### [DATASET EXCERPTS]
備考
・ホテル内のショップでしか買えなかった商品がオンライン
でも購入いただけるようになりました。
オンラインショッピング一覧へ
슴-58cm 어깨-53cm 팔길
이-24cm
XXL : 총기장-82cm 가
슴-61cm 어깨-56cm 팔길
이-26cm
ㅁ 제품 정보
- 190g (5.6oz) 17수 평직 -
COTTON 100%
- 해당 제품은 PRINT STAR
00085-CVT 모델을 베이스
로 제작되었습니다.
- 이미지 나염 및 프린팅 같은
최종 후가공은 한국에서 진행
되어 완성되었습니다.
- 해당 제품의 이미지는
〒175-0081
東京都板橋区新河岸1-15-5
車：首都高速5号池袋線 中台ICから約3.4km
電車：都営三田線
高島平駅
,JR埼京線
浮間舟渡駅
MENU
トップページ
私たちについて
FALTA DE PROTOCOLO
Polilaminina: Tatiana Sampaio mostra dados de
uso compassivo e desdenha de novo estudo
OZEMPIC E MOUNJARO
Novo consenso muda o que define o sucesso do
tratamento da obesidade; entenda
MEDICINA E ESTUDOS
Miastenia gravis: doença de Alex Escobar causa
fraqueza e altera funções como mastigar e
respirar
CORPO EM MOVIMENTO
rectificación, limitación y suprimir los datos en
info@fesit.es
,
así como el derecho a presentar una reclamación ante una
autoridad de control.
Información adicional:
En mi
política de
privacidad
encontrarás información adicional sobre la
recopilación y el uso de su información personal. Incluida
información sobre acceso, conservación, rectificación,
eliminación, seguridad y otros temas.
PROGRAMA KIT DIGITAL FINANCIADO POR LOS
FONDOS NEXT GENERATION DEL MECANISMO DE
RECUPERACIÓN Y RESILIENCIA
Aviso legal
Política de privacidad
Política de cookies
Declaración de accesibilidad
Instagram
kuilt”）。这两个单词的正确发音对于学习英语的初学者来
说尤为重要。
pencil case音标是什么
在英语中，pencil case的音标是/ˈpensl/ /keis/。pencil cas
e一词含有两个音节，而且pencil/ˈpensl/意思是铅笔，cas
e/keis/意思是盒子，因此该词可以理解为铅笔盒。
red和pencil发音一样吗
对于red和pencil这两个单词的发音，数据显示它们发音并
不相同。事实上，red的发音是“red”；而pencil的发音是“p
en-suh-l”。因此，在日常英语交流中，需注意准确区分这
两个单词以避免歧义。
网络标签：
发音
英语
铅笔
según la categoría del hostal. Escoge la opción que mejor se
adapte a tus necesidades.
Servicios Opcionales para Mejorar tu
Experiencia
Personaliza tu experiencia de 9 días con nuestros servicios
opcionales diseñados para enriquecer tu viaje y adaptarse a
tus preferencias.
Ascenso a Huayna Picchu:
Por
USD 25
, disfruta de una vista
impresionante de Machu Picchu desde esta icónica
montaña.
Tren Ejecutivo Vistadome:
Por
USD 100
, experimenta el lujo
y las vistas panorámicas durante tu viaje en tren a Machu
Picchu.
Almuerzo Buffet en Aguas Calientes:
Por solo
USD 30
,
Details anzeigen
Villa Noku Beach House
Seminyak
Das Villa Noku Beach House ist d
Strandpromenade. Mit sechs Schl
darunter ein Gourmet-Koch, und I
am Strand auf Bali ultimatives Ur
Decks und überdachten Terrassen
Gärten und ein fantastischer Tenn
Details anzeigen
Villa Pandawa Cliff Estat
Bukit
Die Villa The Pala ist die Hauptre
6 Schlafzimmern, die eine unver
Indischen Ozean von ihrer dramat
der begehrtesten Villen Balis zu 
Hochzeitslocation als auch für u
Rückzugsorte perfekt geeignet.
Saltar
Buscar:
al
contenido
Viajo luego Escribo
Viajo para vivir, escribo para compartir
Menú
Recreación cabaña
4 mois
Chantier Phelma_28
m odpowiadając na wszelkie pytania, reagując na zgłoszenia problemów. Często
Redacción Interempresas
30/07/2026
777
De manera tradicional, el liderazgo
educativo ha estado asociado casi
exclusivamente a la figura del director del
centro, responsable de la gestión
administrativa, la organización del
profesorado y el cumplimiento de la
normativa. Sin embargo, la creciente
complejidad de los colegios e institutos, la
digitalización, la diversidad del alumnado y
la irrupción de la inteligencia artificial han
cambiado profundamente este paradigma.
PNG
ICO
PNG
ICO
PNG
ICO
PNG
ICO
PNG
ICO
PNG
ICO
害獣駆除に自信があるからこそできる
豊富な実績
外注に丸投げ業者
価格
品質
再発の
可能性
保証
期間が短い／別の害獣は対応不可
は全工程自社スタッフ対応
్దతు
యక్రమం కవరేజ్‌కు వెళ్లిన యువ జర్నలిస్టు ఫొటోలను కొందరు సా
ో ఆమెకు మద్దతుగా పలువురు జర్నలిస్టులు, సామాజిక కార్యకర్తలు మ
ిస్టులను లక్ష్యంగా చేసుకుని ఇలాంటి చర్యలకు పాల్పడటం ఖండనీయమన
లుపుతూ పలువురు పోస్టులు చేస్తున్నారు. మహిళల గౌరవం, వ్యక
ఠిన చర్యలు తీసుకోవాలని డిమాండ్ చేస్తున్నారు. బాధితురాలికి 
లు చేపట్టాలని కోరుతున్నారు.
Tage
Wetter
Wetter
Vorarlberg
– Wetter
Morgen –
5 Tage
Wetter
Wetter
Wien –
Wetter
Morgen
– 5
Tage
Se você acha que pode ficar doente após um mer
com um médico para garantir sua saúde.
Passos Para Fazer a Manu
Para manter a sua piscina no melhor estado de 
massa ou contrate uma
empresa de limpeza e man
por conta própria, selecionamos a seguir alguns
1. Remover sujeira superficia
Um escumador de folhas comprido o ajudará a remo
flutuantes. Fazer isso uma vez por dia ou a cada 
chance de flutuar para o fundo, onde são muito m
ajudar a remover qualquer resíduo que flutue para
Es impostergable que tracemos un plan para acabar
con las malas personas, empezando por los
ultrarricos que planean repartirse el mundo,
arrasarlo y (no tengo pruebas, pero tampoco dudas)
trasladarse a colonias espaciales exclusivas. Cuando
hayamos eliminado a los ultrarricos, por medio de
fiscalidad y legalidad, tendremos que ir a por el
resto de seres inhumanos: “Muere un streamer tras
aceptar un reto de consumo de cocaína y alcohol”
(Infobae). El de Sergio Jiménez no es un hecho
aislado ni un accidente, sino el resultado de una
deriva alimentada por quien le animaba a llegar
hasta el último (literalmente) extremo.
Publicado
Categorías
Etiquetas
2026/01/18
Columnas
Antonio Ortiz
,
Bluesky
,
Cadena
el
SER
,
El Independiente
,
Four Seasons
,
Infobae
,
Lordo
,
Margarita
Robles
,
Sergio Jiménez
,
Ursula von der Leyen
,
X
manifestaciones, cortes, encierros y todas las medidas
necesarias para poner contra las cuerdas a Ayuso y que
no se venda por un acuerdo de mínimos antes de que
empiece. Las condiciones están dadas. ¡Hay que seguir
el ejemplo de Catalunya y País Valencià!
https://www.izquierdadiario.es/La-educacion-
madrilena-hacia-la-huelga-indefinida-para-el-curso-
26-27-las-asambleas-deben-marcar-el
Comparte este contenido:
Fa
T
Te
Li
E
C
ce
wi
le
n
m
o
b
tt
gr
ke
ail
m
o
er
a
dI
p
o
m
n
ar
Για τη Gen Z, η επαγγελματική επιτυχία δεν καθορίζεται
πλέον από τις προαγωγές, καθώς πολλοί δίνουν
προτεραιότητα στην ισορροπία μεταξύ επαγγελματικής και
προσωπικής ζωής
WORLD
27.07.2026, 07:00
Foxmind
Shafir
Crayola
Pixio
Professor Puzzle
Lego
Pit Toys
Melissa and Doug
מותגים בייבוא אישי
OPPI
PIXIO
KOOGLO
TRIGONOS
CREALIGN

### [WHAT THE EXERCISE ASKS]
The result should be the lines from the line with "Four Seasons" to the last line of the material, returned exactly and without any other line.

### [TASK RESPONSE]
Four Seasons
,
Infobae
,
Lordo
,
Margarita
Robles
,
Sergio Jiménez
,
Ursula von der Leyen
,
X
manifestaciones, cortes, encierros y todas las medidas
necesarias para poner contra las cuerdas a Ayuso y que
no se venda por un acuerdo de mínimos antes de que
empiece. Las condiciones están dadas. ¡Hay que seguir
el ejemplo de Catalunya y País Valencià!
https://www.izquierdadiario.es/La-educacion-
madrilena-hacia-la-huelga-indefinida-para-el-curso-
26-27-las-asambleas-deben-marcar-el
Comparte este contenido:
Fa
T
Te
Li
E
C
ce
wi
le
n
m
o
b
tt
gr
ke
ail
m
o
er
a
dI
p
o
m
n
ar
Για τη Gen Z, η επαγγελματική επιτυχία δεν καθορίζεται
πλέον από τις προαγωγές, καθώς πολλοί δίνουν
προτεραιότητα στην ισορροπία μεταξύ επαγγελματικής και
προσωπικής ζωής
WORLD
27.07.2026, 07:00
Foxmind
Shafir
Crayola
Pixio
Professor Puzzle
Lego
Pit Toys
Melissa and Doug
מותגים בייבוא אישי
OPPI
PIXIO
KOOGLO
TRIGONOS
CREALIGN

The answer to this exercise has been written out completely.